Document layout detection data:

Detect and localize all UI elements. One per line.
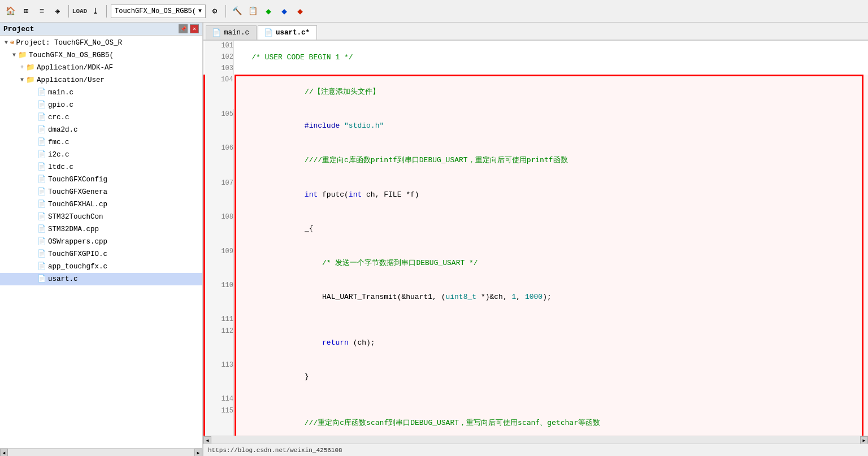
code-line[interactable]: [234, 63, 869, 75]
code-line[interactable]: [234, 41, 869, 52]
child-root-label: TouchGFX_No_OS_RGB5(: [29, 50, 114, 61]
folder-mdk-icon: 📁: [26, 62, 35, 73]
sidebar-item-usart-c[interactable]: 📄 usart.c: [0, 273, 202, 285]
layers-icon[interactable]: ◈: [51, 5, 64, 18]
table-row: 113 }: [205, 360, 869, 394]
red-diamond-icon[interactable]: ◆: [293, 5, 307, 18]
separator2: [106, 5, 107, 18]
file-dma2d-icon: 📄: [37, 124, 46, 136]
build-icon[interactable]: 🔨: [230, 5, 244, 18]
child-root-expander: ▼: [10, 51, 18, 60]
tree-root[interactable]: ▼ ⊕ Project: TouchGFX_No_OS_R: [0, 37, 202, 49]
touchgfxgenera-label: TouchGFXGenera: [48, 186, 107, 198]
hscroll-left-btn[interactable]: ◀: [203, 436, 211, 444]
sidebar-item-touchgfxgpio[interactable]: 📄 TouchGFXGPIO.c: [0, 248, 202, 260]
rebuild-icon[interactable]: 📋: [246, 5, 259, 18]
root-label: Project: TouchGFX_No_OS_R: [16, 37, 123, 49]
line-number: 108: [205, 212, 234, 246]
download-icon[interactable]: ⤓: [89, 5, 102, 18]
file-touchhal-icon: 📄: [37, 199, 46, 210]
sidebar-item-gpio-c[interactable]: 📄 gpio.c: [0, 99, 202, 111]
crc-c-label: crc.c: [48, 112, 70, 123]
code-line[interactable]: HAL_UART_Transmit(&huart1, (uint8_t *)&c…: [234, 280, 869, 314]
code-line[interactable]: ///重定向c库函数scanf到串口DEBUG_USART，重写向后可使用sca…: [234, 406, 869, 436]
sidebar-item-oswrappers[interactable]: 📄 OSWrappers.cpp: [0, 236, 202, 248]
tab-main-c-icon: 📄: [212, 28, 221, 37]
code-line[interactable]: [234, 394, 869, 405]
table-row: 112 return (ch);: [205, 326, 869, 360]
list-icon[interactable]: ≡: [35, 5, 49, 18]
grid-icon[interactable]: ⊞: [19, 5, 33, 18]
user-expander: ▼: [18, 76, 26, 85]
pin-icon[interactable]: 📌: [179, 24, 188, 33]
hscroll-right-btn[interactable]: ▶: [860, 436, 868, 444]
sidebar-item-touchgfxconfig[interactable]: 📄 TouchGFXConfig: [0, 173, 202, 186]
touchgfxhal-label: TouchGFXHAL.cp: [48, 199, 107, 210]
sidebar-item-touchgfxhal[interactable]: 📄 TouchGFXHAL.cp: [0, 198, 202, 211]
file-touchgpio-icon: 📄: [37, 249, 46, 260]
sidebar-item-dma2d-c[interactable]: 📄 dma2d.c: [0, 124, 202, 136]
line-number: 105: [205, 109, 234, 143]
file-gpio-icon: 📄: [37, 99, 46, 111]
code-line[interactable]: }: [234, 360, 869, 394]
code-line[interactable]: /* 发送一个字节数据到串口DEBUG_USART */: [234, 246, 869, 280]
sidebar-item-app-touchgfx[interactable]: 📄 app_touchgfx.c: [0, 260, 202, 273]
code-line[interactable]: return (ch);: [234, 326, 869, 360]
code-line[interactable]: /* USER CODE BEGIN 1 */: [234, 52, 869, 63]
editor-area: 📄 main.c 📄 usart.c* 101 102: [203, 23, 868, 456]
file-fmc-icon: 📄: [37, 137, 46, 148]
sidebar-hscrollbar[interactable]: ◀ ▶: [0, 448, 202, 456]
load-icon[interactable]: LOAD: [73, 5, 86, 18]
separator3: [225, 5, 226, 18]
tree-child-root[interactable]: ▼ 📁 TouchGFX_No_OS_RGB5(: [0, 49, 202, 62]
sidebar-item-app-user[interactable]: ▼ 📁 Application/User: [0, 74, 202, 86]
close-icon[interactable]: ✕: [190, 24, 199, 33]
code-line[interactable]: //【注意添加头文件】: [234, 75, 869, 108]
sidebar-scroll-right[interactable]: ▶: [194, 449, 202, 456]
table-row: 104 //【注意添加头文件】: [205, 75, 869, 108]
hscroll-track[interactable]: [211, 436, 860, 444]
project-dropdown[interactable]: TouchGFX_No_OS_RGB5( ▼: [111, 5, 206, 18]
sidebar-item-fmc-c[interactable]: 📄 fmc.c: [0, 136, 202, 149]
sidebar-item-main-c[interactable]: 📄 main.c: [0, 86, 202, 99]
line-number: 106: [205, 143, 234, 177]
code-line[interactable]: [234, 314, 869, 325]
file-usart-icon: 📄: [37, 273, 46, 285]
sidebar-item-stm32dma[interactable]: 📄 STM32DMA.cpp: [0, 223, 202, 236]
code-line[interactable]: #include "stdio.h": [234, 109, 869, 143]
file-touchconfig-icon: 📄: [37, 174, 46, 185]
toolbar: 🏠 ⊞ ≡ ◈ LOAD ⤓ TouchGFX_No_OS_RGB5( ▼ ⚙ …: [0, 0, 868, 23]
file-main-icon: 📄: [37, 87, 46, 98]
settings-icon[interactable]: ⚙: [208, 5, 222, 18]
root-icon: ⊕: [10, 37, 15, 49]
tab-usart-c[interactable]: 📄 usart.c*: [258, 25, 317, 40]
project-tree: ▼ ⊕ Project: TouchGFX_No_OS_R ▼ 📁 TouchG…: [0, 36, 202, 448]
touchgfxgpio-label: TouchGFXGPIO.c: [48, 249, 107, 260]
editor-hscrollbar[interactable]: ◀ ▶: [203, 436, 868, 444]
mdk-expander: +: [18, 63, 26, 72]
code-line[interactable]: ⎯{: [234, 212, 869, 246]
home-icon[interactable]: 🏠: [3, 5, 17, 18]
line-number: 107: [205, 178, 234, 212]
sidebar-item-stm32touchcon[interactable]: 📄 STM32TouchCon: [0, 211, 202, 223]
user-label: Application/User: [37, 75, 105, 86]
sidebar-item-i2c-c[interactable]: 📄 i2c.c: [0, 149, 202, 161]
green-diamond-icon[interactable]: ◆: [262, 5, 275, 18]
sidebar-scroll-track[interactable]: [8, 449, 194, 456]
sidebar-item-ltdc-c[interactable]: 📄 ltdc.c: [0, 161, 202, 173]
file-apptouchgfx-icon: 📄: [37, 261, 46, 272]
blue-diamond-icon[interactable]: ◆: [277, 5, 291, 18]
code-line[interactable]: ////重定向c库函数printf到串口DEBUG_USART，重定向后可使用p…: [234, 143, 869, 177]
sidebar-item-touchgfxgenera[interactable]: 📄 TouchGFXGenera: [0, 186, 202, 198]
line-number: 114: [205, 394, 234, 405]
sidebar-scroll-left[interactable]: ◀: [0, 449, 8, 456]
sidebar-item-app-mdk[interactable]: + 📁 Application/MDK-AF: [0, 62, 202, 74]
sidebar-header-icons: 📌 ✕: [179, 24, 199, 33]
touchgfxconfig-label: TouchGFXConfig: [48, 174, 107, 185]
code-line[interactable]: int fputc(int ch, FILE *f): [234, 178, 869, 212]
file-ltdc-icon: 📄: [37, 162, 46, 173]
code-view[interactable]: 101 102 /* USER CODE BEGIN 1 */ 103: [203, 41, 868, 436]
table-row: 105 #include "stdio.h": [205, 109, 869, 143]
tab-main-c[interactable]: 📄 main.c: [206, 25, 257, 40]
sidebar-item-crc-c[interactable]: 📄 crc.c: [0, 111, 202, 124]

__The task__: The answer must consist of each line from the entries that contains the string "stdio".

__Task response__:
code-line[interactable]: #include "stdio.h": [234, 109, 869, 143]
table-row: 105 #include "stdio.h": [205, 109, 869, 143]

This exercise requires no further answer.